My dearest, sorry to be scarce today. I have just fixed myself a cup of hot tea and am up in the aerie. Songs are streaming on the radio downstairs. I have been feeling watery today, at low ebb, not verbal. I found my copy of Hugging the Shore, with John Updike's autograph on the first page. Nice handwriting and the dot is directly above the "i." I started to page through it but stopped because on a day that English feels like my 17th language, that feeling can only worsen if I encounter his prose. I love his writing, but when I was young I was cowed by it and it gave me writers block. So I'll just look at the cover for now. The book is sitting on the file cabinet next to me, far away enough that I can imagine that the image on the jacket, a black and white photo from so long ago, is actually of you smiling, seated in that little boat you and your brother restored.

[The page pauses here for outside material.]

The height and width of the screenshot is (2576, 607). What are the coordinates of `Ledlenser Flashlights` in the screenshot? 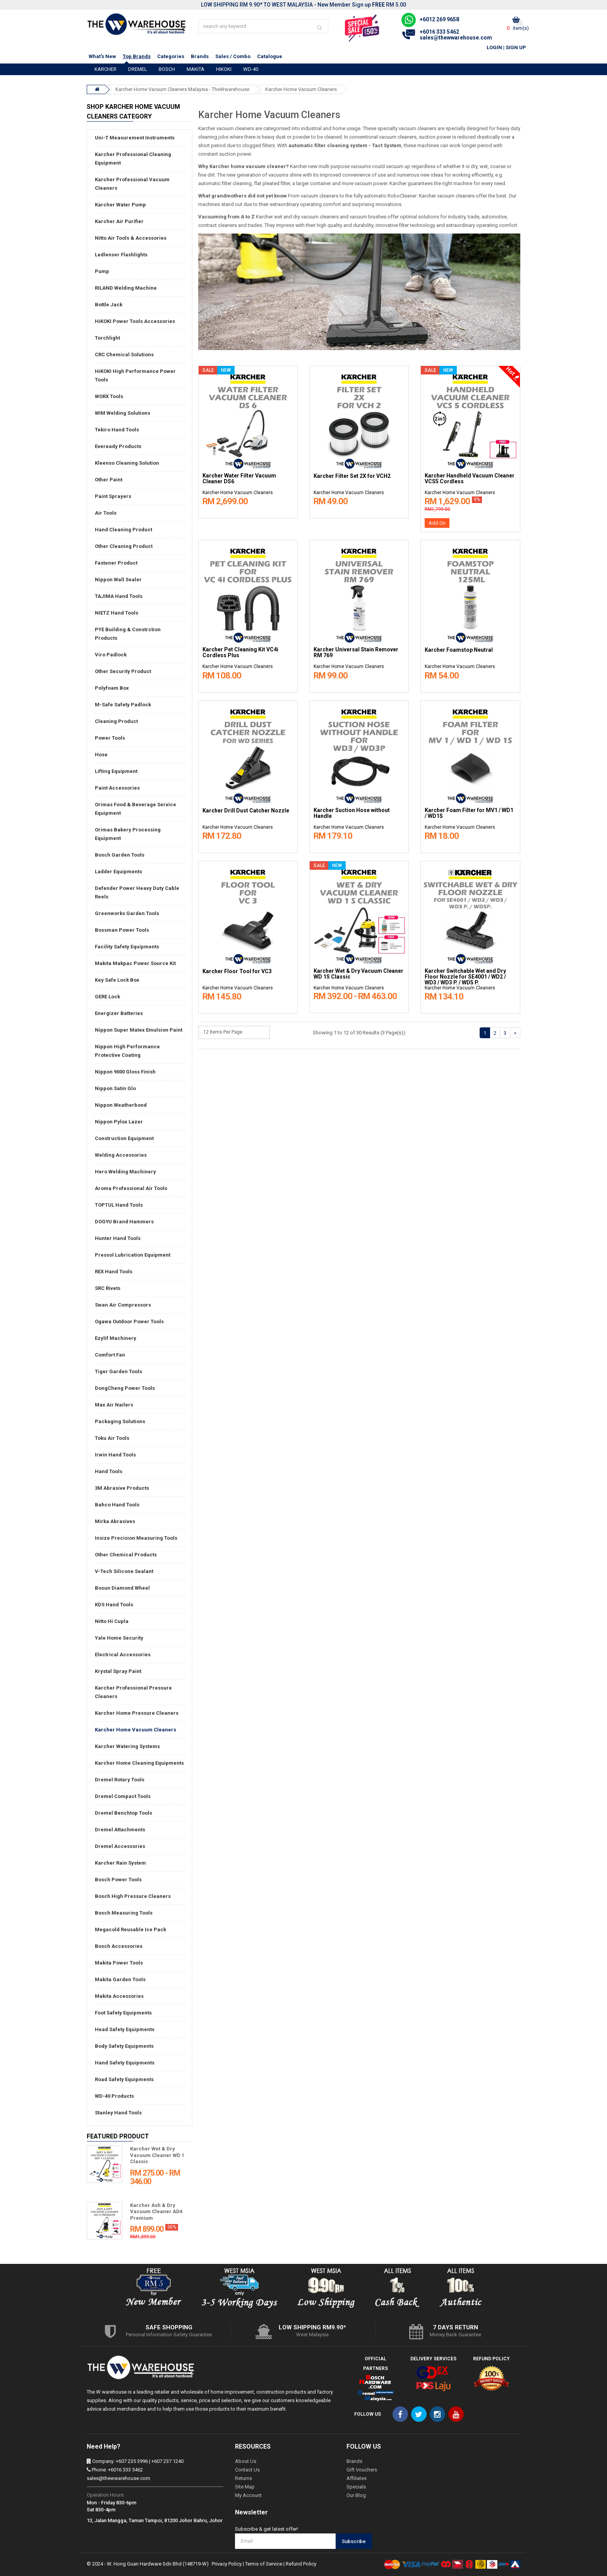 It's located at (121, 255). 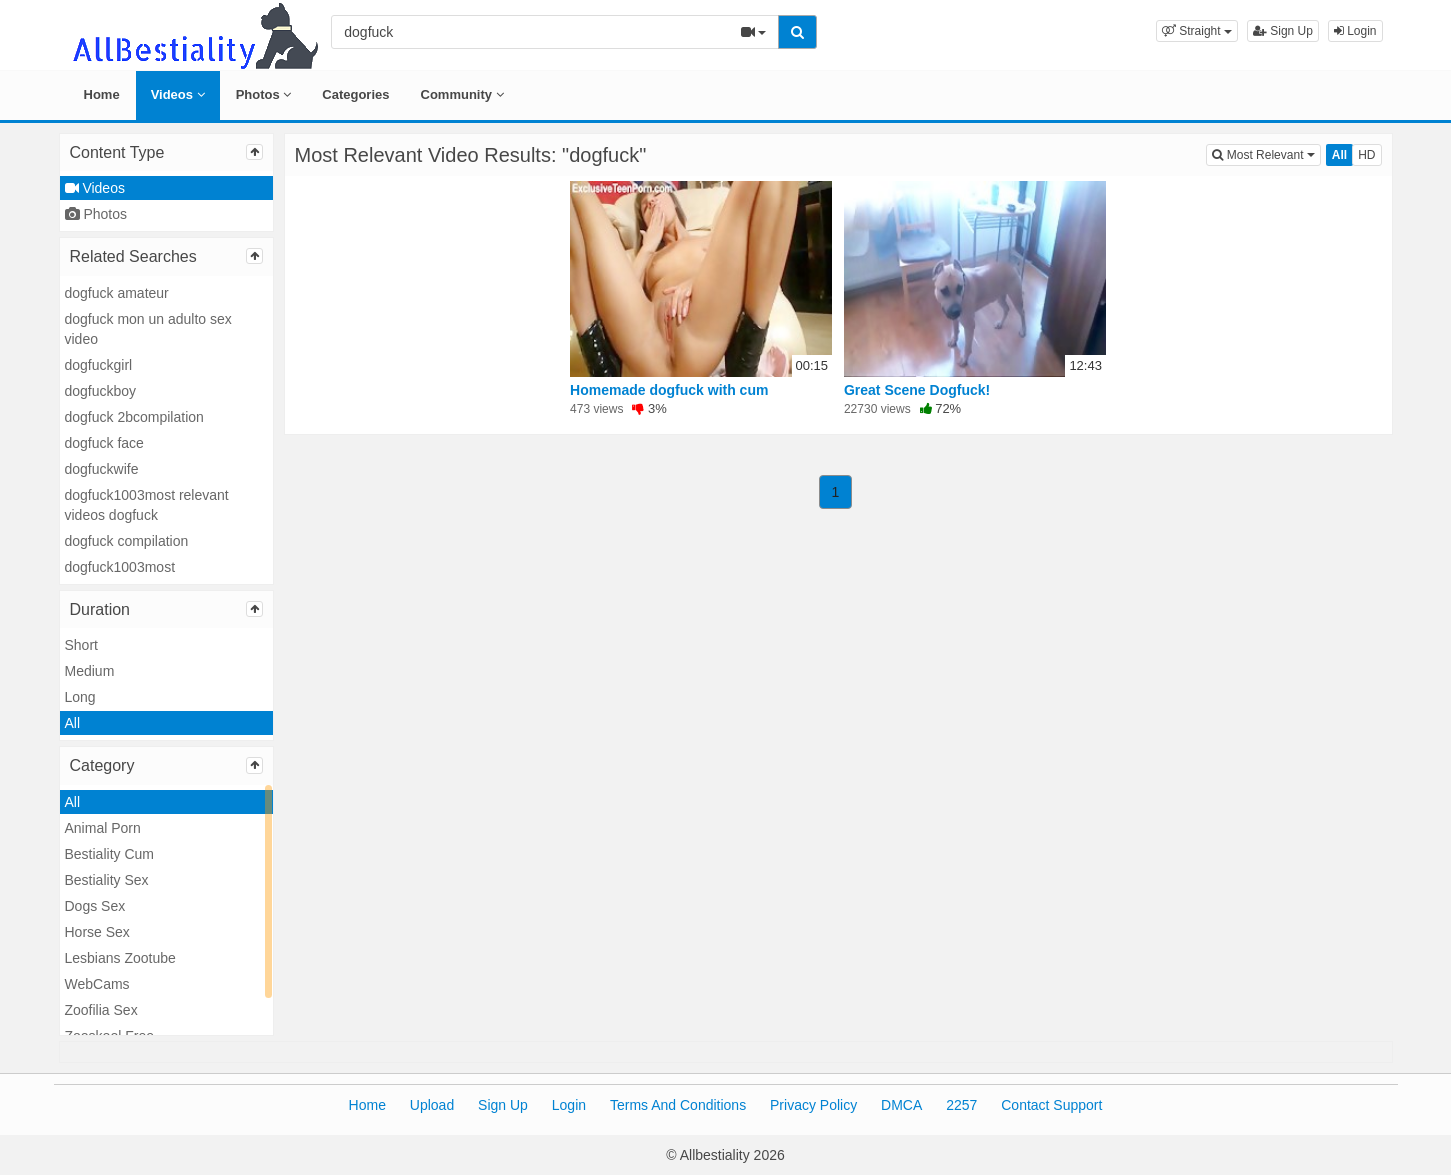 I want to click on dogfuckgirl, so click(x=99, y=365).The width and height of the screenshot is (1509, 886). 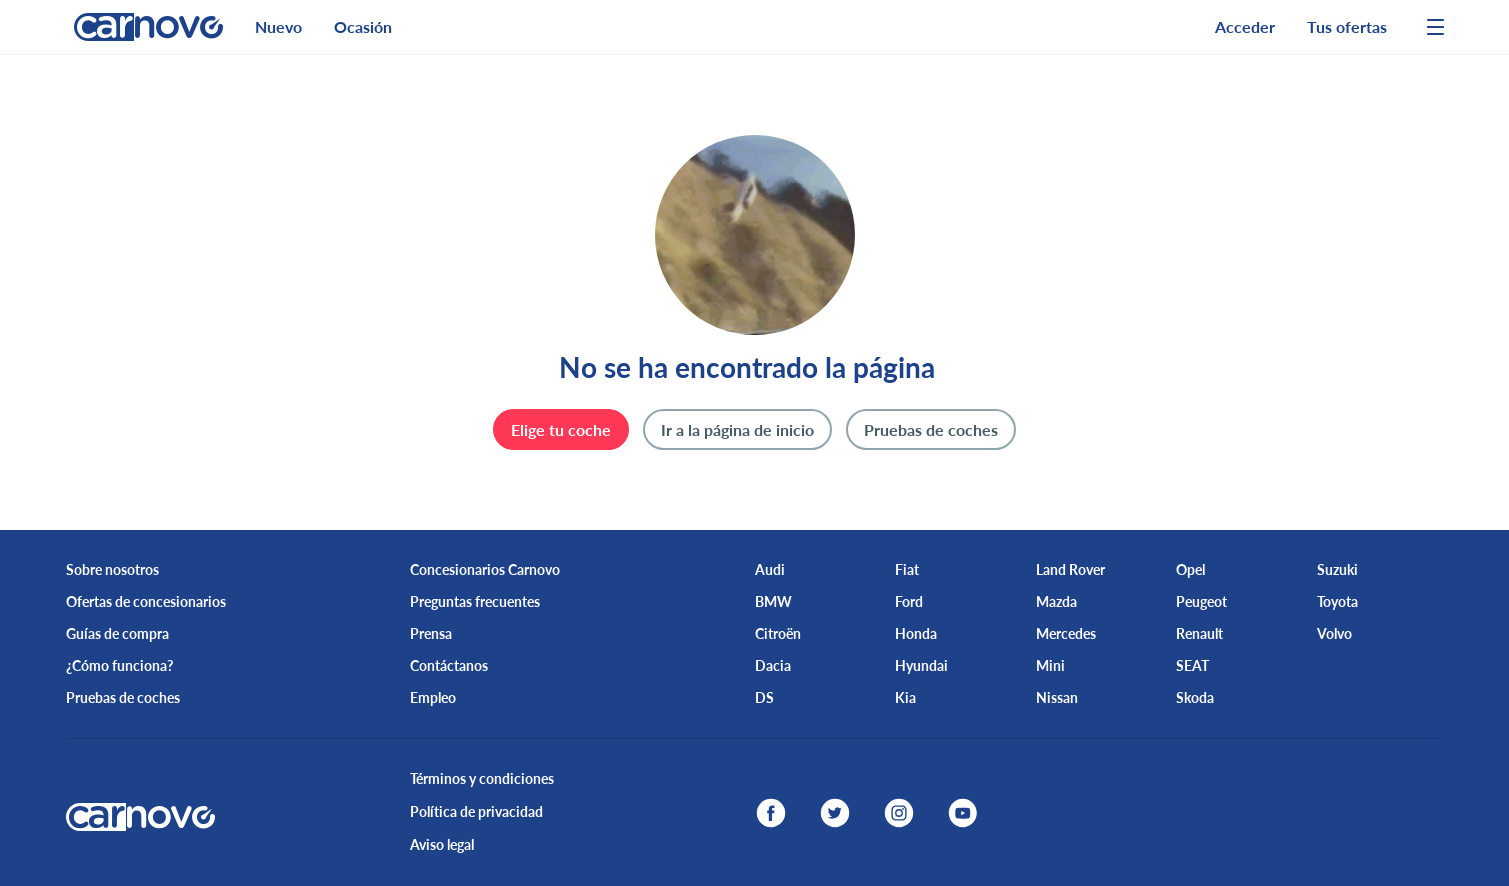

I took a walk this morning, dressed in sea monster colors, moss green fleece and brown denims. I wished you were there beside me. It was pleasant and peaceful, with tonic sounds of running water and of bells, hints of spring. I noticed little meaningful touches that people in this secluded hamlet have placed in their gardens. A lacy black mandala hung from a porch eave. A collection of pretty lanterns was strung in trees. A laughing Buddha sat against one house and a prayerful one at another. Placed in one front yard was a single ornate ceramic object, Indian or Chinese, like a fountain or maybe a lantern - well, I don't know what it was. I think you might have been able to name it. The tag of a freshly planted tree clicked musically against the trunk. Crows cawed and there was birdsong. I walked on the road alongside the creek. The water was grey-green, like seawater. On the opposite shore I saw one white-tailed deer run after another. Echo and Narcissus, I thought, you and me. Bare brown limbs stretched up farther and evergreen fingertips pointed skyward, pointedly.